*** Opening of THE DATA ***
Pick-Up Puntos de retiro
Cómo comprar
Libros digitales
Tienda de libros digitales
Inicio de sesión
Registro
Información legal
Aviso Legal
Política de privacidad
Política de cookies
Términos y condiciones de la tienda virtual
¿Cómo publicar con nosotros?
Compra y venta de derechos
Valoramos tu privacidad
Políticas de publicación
*** Close of THE DATA ***
*** Opening of THE DATA ***
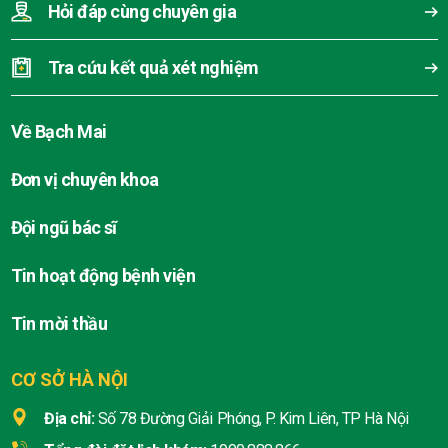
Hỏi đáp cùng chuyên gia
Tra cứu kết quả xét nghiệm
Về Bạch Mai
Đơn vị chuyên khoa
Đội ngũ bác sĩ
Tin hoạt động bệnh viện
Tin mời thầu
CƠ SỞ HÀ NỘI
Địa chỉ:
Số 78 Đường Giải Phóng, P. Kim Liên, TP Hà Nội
*** Close of THE DATA ***
*** Opening of THE DATA ***
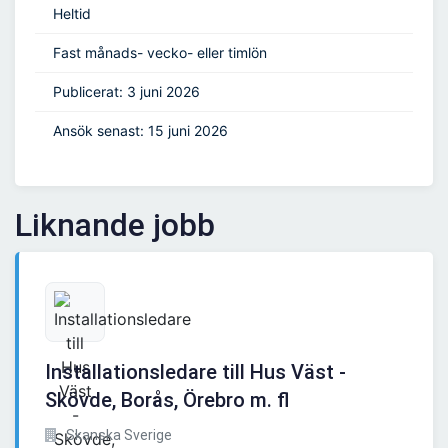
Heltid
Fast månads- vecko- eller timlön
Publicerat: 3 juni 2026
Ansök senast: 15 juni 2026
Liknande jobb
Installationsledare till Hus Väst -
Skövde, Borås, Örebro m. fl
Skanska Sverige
*** Close of THE DATA ***
§ **TASK STATEMENT**: In the data above, find the line with "Pick-Up Puntos de retiro" and the line with "Políticas de publicación". Retype both, plus every line between them, exactly.

§ **OUTPUT OF THE EXERCISE**:
Pick-Up Puntos de retiro
Cómo comprar
Libros digitales
Tienda de libros digitales
Inicio de sesión
Registro
Información legal
Aviso Legal
Política de privacidad
Política de cookies
Términos y condiciones de la tienda virtual
¿Cómo publicar con nosotros?
Compra y venta de derechos
Valoramos tu privacidad
Políticas de publicación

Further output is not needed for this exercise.